- The Job sequencing problem states as follows:

- There are ‘n’ jobs to be processed on a machine.
- Each job ‘i’ has a deadline di ≥ 0 and profit pi ≥ 0.
- Profit is earned if & only if the job is completed by its deadline.
- The job is completed if it is processed on a machine for unit time.
- Only one machine is available for processing jobs.
- Only one job is processed at a time on the machine.
- A feasible solution is a subset of jobs J such that each job is completed by its deadline.
- An optimal solution is a feasible solution with maximum profit value.

**Example:**

Let n = 4, (p1,p2,p3,p4) = (100,10,15,27), (d1,d2,d3,d4) = (2,1,2,1)

The feasible solution and their values are given below.

Sr No. | Feasible Solution | Processing Time | Value |
---|---|---|---|

1. | (1,2) | 2,1 | 110 |

2. | (1,3) | 1,3 or 3,1 | 115 |

3. | (1,4) | 4,1 | 127 |

4. | (2,3) | 2,3 | 25 |

5. | (3,4) | 4,3 | 42 |

6. | (1) | 1 | 100 |

7. | (2) | 2 | 10 |

8. | (3) | 3 | 15 |

9. | (4) | 4 | 27 |

Consider the jobs in the non-increasing order of profits subject to the constraint that the resulting job sequence J is a feasible solution.

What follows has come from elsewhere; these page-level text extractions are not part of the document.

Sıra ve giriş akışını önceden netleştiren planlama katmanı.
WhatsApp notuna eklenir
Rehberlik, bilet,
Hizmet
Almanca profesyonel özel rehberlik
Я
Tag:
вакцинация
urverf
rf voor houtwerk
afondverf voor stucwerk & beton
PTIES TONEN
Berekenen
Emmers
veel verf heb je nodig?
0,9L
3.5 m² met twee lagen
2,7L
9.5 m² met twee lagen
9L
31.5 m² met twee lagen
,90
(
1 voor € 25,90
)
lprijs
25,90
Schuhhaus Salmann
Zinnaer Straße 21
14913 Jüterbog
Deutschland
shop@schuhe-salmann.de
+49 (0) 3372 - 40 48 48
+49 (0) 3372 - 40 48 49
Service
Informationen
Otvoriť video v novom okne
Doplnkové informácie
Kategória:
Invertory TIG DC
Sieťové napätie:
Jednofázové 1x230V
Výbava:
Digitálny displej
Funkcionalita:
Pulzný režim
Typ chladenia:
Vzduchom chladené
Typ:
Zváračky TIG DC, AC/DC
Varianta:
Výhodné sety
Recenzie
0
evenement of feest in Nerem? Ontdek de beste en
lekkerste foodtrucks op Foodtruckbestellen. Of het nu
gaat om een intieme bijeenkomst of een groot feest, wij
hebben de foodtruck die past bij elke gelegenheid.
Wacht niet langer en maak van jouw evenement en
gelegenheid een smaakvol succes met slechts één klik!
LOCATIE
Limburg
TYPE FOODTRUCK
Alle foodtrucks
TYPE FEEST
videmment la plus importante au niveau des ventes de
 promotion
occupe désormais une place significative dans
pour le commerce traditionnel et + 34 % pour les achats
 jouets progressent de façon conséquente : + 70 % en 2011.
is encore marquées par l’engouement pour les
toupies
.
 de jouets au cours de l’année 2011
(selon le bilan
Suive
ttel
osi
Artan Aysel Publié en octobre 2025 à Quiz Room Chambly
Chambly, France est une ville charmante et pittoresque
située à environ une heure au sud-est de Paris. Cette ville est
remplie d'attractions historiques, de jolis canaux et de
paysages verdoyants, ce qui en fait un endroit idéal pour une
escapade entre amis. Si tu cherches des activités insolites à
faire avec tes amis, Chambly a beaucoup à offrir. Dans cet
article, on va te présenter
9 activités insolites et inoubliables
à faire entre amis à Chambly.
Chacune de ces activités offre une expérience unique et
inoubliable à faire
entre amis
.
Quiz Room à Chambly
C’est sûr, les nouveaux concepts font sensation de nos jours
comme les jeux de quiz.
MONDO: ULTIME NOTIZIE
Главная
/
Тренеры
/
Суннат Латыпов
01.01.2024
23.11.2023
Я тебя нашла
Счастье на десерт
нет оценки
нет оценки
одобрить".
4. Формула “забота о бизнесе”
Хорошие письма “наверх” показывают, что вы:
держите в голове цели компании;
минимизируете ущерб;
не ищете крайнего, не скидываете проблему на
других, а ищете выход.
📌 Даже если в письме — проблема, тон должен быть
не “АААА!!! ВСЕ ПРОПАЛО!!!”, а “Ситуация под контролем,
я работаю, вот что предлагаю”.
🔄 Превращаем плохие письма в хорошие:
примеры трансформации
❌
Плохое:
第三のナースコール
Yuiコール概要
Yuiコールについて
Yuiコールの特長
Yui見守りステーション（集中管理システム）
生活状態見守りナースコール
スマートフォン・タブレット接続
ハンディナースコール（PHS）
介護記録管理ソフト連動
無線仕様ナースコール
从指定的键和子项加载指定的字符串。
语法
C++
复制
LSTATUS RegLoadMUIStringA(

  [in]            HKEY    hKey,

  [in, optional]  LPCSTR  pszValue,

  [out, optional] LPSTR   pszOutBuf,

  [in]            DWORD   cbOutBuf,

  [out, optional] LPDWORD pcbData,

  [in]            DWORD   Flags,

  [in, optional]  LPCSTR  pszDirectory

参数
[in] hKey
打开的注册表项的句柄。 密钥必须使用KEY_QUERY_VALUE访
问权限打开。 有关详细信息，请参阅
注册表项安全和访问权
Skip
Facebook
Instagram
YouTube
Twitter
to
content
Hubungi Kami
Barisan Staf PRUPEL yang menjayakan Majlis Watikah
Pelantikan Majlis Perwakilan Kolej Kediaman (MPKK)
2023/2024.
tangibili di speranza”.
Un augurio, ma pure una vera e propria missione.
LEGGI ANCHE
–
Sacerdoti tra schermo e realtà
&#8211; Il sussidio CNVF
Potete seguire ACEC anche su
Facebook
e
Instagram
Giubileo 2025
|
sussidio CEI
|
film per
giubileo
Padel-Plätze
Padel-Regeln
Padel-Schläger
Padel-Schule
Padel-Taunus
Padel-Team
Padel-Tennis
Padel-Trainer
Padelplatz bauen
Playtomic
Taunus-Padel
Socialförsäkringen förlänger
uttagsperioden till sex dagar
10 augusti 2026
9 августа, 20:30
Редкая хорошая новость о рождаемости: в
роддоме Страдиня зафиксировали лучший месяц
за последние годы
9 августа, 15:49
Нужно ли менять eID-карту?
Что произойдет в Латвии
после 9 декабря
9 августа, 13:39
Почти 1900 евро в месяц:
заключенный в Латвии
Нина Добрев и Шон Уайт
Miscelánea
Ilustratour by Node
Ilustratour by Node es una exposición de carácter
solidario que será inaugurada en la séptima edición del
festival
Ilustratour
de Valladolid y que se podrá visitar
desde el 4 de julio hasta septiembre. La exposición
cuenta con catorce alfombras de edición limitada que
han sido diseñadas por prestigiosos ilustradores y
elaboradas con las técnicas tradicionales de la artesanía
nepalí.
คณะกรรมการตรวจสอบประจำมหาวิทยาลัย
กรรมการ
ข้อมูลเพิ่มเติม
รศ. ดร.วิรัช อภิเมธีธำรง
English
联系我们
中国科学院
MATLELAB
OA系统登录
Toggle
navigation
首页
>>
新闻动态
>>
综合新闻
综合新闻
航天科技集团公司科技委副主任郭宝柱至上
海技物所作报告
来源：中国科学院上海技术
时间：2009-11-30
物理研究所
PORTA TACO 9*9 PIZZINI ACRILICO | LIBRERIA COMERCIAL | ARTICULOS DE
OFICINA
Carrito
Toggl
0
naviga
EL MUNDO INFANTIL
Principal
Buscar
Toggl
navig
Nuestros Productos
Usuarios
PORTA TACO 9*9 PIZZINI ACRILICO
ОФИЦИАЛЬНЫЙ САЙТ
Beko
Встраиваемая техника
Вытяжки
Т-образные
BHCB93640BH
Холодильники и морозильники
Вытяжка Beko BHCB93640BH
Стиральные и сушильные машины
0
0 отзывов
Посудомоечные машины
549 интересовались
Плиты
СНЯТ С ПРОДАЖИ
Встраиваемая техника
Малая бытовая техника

In the example considered before, the non-increasing profit vector is

100 | 27 | 15 | 10 | 2 | 1 | 2 | 1 | |
---|---|---|---|---|---|---|---|---|

p1 | p4 | p3 | p2 | d1 | d4 | d3 | d2 |

i. Now we start adding the job with J = 0 and Σ i ej Pi= 0.

ii. Job 1 is added to J as it has the largest profit and thusJ = {1} is a feasible one.

iii. Now job 4 is considered. The solution J = {1, 4} is a feasible one with processing sequence (4, 1).

iv. The next job, Job 3 is considered & it is discarded as J = {1, 3, 4} is not feasible.

v. Finally, job 2 is added into J and it is discarded as J = {1, 2, 4} is not feasible.

vi. Thus we have J = {1, 4} is optimal solution with value 127.’

[Note: If this question is asked for 10 marks then write algorithm also.]

**Algorithm:-**

```
Algorithm Job_seq (d, 1, n)
{
d [0] = 0;
JS [1] = 1;
i = 1;
for j= 2 to n do;
{
k = i;
while ((d[JS[k] > d[j]]) and (d[JS[k]] != k)) do
k = k -1;
if ((d[JS[k] < d[j]]) and (d[j] > k)) then
{
For m= i to (k+1) step-1 do
JS [m+1] = JS [m];
JS [K+1] = j;
i = i+1;
}
}
Return i;
}
```

It is established that the computing time of job sequencing can be reduced from $O (n^2)$ to O (n).